Annual George Liele day added to SBC calendar
EDITOR'S NOTE: This story has been updated to reflect that changes to the Southern Baptist Convention calendar no longer need approval of SBC messengers.
NASHVILLE (BP) -- Pastor Marshal Ausberry uses a basketball analogy to describe the late missionary George Liele, whom the Southern Baptist Convention Executive Committee recognized Tuesday (Feb. 18) as worthy of inclusion on the official SBC calendar of events.
The EC voted to approve the first Sunday in February as the annual George Liele Church Planting, Evangelism and Missions Day. The addition names the International Mission Board as a resourcer and supporter of the annual observance, which would begin in 2021.
Ausberry leads the SBC National African American Fellowship of some 4,000 pastors, who in 2019 renamed their annual banquet after Liele, a former enslaved man whose earthly owners recognized his spiritual gifts. NAAF presented awards to Julia Frazier White and Deborah Van Broekhoven as co-authors of the 2013 book "George Liele's Life and Legacy: An Unsung Hero."
The 2020 George Liele/NAAF Mission Support Banquet is set for June 8 at 6:30 p.m. in Orlando in advance of the SBC annual meeting.
"In one sense, he was set free that he could set others free from the bondage and penalty of sin," Ausberry, senior pastor of Antioch Baptist Church in Fairfax Station, Va., told BP. "My hope is that all Southern Baptist churches will share about the life and mission work of George Liele to inspire current and future generations to spread the Gospel around the world. George Liele's life shows that despite adverse circumstances God can still use us in a mighty way."
Fred Luter, who served from 2012-14 as the first black president of the SBC, is an active NAAF member as senior pastor of Franklin Avenue Baptist Church in New Orleans.
Robert Anderson, who made the motion at the 2019 SBC Annual Meeting in Birmingham to add the calendar date, also affirmed the EC vote.
"The Bible tells us to give honor to whom honor is due (Romans 12:7), and thus, recognizing the Rev. George Liele is very compelling historically because it corrects the popular notion that Adoniram Judson or William Carey were the first international missionaries from America," Anderson, senior pastor of Colonial Baptist Church in Randallstown, Md., has said. "Rev. Liele preceded both of them to the foreign field to preach the Gospel, help the hurting, and start new churches. Our history regarding George Liele is HIS-STORY."

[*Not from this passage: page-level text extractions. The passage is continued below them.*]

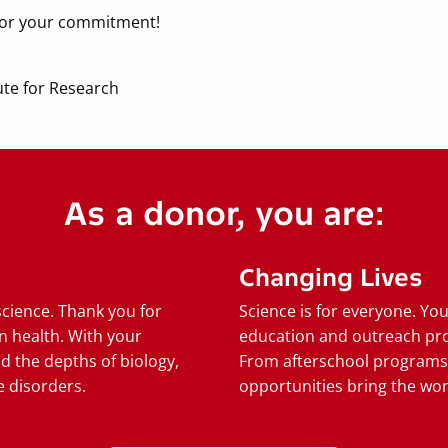
 for your commitment!
ute for Research
As a donor, you are:
Changing Lives
science. Thank you for
Science is for everyone. Yo
n health. With your
education and outreach pro
d the depths of biology,
From afterschool programs
 disorders.
opportunities bring the wond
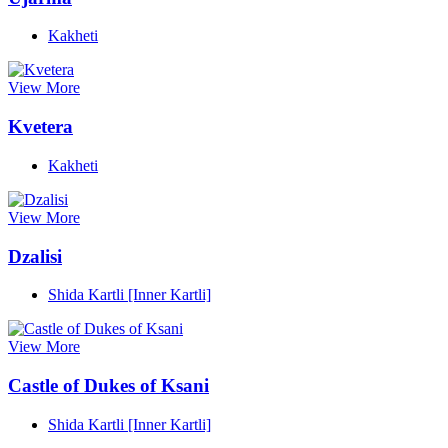
Kakheti
View More
Kvetera
Kakheti
View More
Dzalisi
Shida Kartli [Inner Kartli]
View More
Castle of Dukes of Ksani
Shida Kartli [Inner Kartli]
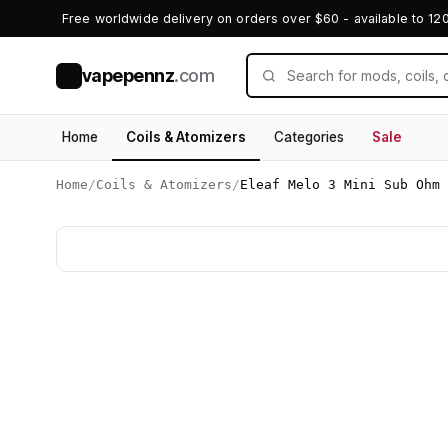
Free worldwide delivery on orders over $60 - available to 12
vapepennz
.com
V
Home
Coils & Atomizers
Categories
Sale
Home
/
Coils & Atomizers
/
Eleaf Melo 3 Mini Sub Ohm 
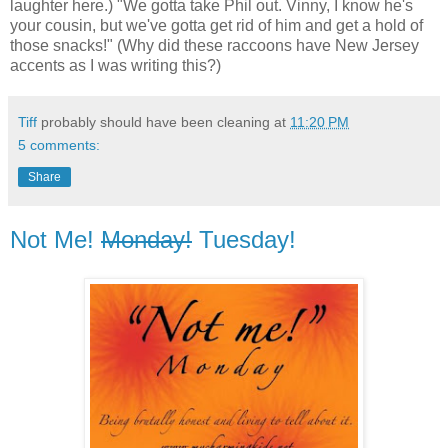
laughter here.) "We gotta take Phil out. Vinny, I know he's
your cousin, but we've gotta get rid of him and get a hold of
those snacks!" (Why did these raccoons have New Jersey
accents as I was writing this?)
Tiff
probably should have been cleaning at
11:20 PM
5 comments:
Share
Not Me!
Monday!
Tuesday!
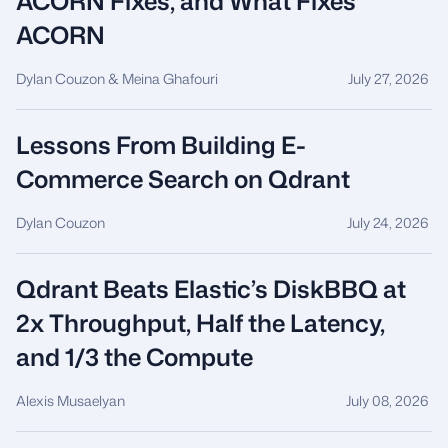
ACORN Fixes, and What Fixes
ACORN
Dylan Couzon & Meina Ghafouri
July 27, 2026
Lessons From Building E-
Commerce Search on Qdrant
Dylan Couzon
July 24, 2026
Qdrant Beats Elastic’s DiskBBQ at
2x Throughput, Half the Latency,
and 1/3 the Compute
Alexis Musaelyan
July 08, 2026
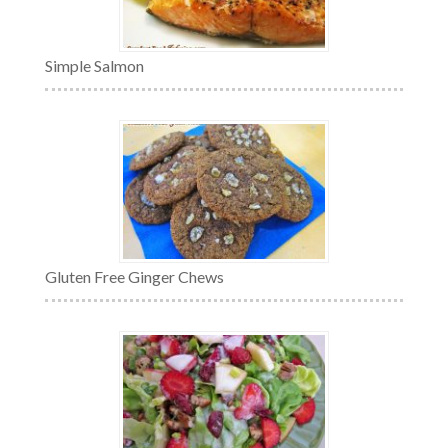
Simple Salmon
Gluten Free Ginger Chews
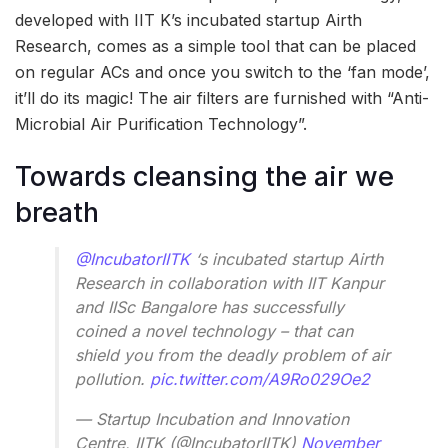
developed with IIT K’s incubated startup Airth
Research, comes as a simple tool that can be placed
on regular ACs and once you switch to the ‘fan mode’,
it’ll do its magic! The air filters are furnished with “Anti-
Microbial Air Purification Technology”.
Towards cleansing the air we
breath
@IncubatorIITK
‘s incubated startup Airth
Research in collaboration with IIT Kanpur
and IISc Bangalore has successfully
coined a novel technology – that can
shield you from the deadly problem of air
pollution.
pic.twitter.com/A9Ro029Oe2
— Startup Incubation and Innovation
Centre, IITK (@IncubatorIITK)
November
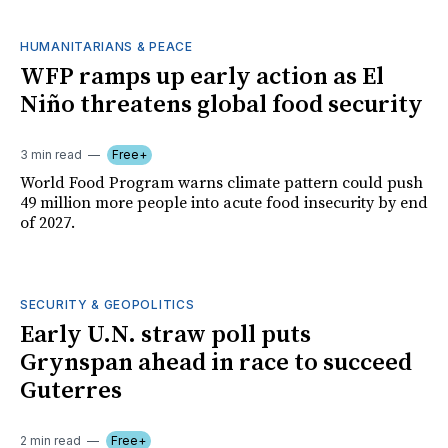
HUMANITARIANS & PEACE
WFP ramps up early action as El
Niño threatens global food security
3 min read
Free+
World Food Program warns climate pattern could push
49 million more people into acute food insecurity by end
of 2027.
SECURITY & GEOPOLITICS
Early U.N. straw poll puts
Grynspan ahead in race to succeed
Guterres
2 min read
Free+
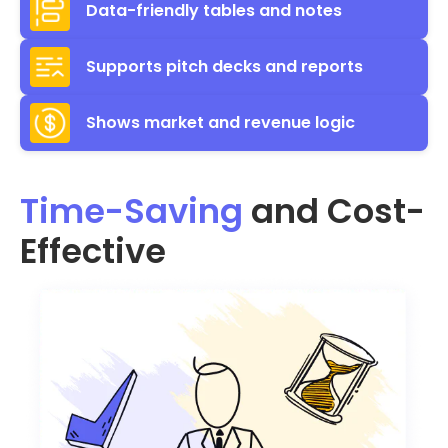
Data-friendly tables and notes
Supports pitch decks and reports
Shows market and revenue logic
Time-Saving
and Cost-
Effective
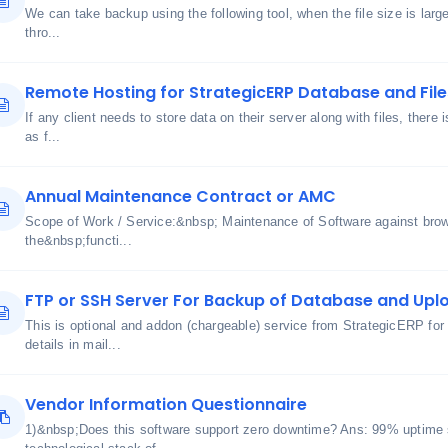
We can take backup using the following tool, when the file size is lar
thro...
Remote Hosting for StrategicERP Database and File
If any client needs to store data on their server along with files, there 
as f...
Annual Maintenance Contract or AMC
Scope of Work / Service:&nbsp; Maintenance of Software against bro
the&nbsp;functi...
FTP or SSH Server For Backup of Database and Uplo
This is optional and addon (chargeable) service from StrategicERP for
details in mail...
Vendor Information Questionnaire
1)&nbsp;Does this software support zero downtime? Ans: 99% uptime 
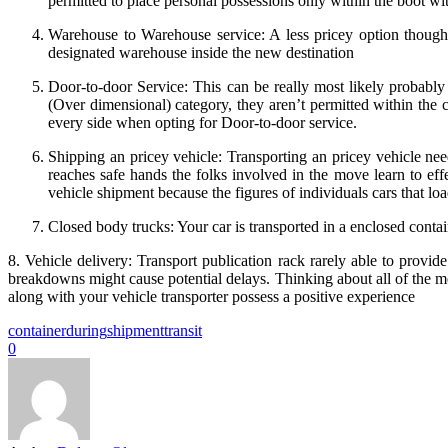
permitted to place personal possessions only within the boot wi
Warehouse to Warehouse service: A less pricey option though, 
designated warehouse inside the new destination
Door-to-door Service: This can be really most likely probably 
(Over dimensional) category, they aren’t permitted within the 
every side when opting for Door-to-door service.
Shipping an pricey vehicle: Transporting an pricey vehicle nee
reaches safe hands the folks involved in the move learn to eff
vehicle shipment because the figures of individuals cars that load
Closed body trucks: Your car is transported in a enclosed contain
8. Vehicle delivery: Transport publication rack rarely able to provi
breakdowns might cause potential delays. Thinking about all of the me
along with your vehicle transporter possess a positive experience
container
during
shipment
transit
0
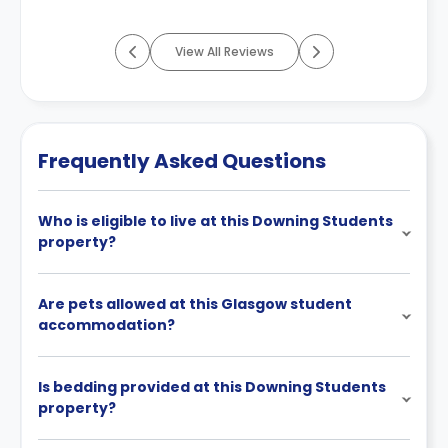
More
View All Reviews
Frequently Asked Questions
Who is eligible to live at this Downing Students
property?
Are pets allowed at this Glasgow student
accommodation?
Is bedding provided at this Downing Students
property?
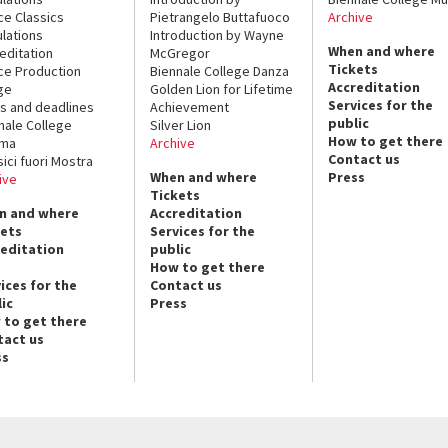
ce Classics
Pietrangelo Buttafuoco
Archive
lations
Introduction by Wayne
When and where
editation
McGregor
Tickets
ce Production
Biennale College Danza
Accreditation
ge
Golden Lion for Lifetime
Services for the
s and deadlines
Achievement
public
nale College
Silver Lion
How to get there
ema
Archive
Contact us
sici fuori Mostra
When and where
Press
ive
Tickets
n and where
Accreditation
kets
Services for the
reditation
public
How to get there
ices for the
Contact us
ic
Press
 to get there
tact us
ss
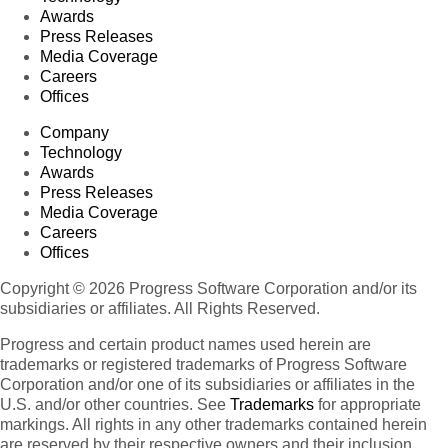
Awards
Press Releases
Media Coverage
Careers
Offices
Company
Technology
Awards
Press Releases
Media Coverage
Careers
Offices
Copyright © 2026 Progress Software Corporation and/or its
subsidiaries or affiliates. All Rights Reserved.
Progress and certain product names used herein are
trademarks or registered trademarks of Progress Software
Corporation and/or one of its subsidiaries or affiliates in the
U.S. and/or other countries. See
Trademarks
for appropriate
markings. All rights in any other trademarks contained herein
are reserved by their respective owners and their inclusion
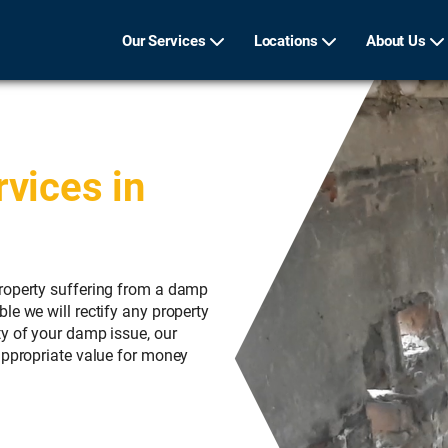
Our Services
Locations
About Us
vices in
roperty suffering from a damp
le we will rectify any property
ty of your damp issue, our
appropriate value for money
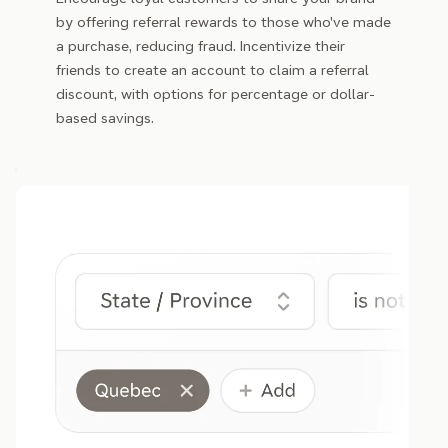
by offering referral rewards to those who've made
a purchase, reducing fraud. Incentivize their
friends to create an account to claim a referral
discount, with options for percentage or dollar-
based savings.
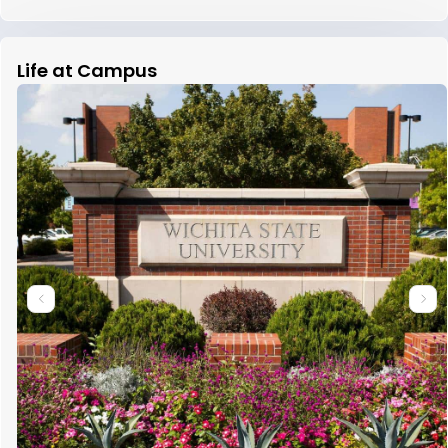
Life at Campus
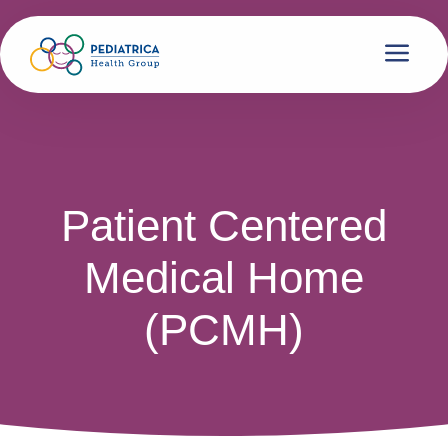
Patient Centered
Medical Home
(PCMH)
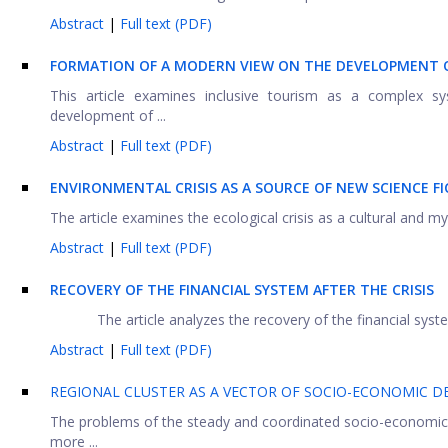
Abstract
|
Full text (PDF)
FORMATION OF A MODERN VIEW ON THE DEVELOPMENT OF
This article examines inclusive tourism as a complex sy
development of ...
Abstract
|
Full text (PDF)
ENVIRONMENTAL CRISIS AS A SOURCE OF NEW SCIENCE F
The article examines the ecological crisis as a cultural and
Abstract
|
Full text (PDF)
RECOVERY OF THE FINANCIAL SYSTEM AFTER THE CRISIS
The article analyzes the recovery of the financial syste
Abstract
|
Full text (PDF)
REGIONAL CLUSTER AS A VECTOR OF SOCIO-ECONOMIC D
The problems of the steady and coordinated socio-economic
more ...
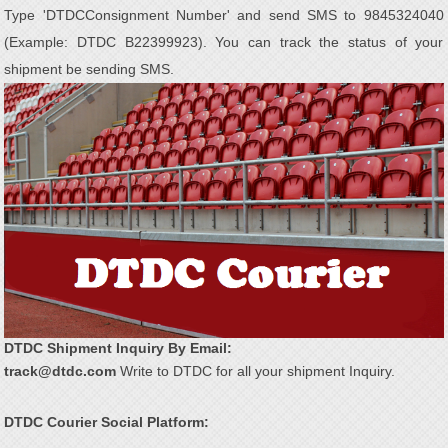
Type 'DTDC
Consignment Number' and send SMS to 9845324040
(Example: DTDC B22399923). You can track the status of your
shipment be sending SMS.
DTDC Shipment Inquiry By Email:
track@dtdc.com
Write to DTDC for all your shipment Inquiry.
DTDC Courier Social Platform:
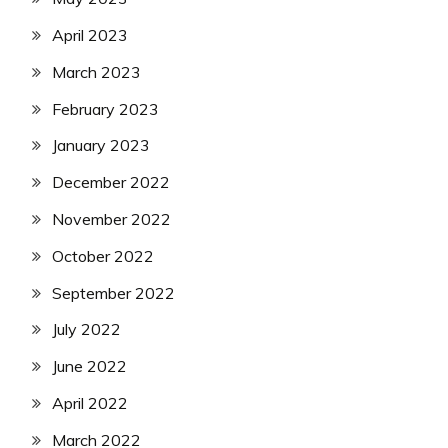
April 2023
March 2023
February 2023
January 2023
December 2022
November 2022
October 2022
September 2022
July 2022
June 2022
April 2022
March 2022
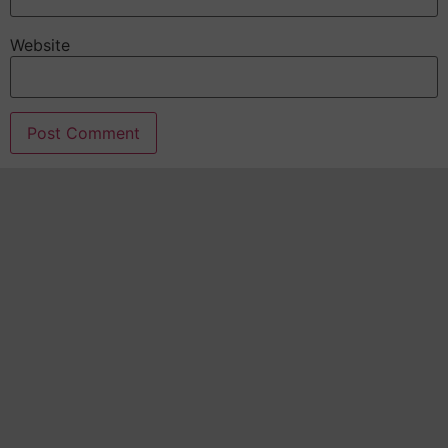
Website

Liele is increasingly recognized among Southern Baptists for his pioneering missions. The SBC formally recognized Liele's efforts in a resolution at its 2012 annual meeting in New Orleans, celebrating him as the first overseas missionary from the U.S., noting that historiography has not always reflected the contribution of African American Baptists.
The College at Southeastern names one of four homes in its House System for single students for Liele, recognizing him among "great leaders in the Christian Faith." The first endowed directorship at Southeastern Baptist Theological Seminary's Lewis A. Drummond Center for Great Commission Studies, filled in April 2018, is named after Liele.
At the November 2019 Evangelical Theological Society meeting, Jason Duesing of Midwestern Baptist Theological Seminary said Liele's accomplishments can be viewed in harmony with Carey's.
In his paper titled "Who's on First: Liele or Carey? Assessing the Implications of the Father of Modern Missions," Duesing advocated for what he calls a "symphonious approach for assessing the modern missions movement." Duesing, MBTS academic provost and associate professor of historical theology, advocated referencing Liele as the first Baptist missionary and the first American missionary, while also considering Carey the father of modern missions as a movement.
Carlisle Driggers, executive director emeritus of the South Carolina Baptist Convention, is also among co-authors of George Liele's Life and Legacy.
"George Liele was really and truly the first Baptist missionary; there's no way to get around it. Even before William Carey, or Lott Carey or any of those persons who are so celebrated in Baptist history, there was George Liele," Driggers has said.. "And George went out on his own. He was not funded by any missionary society or any group whatever."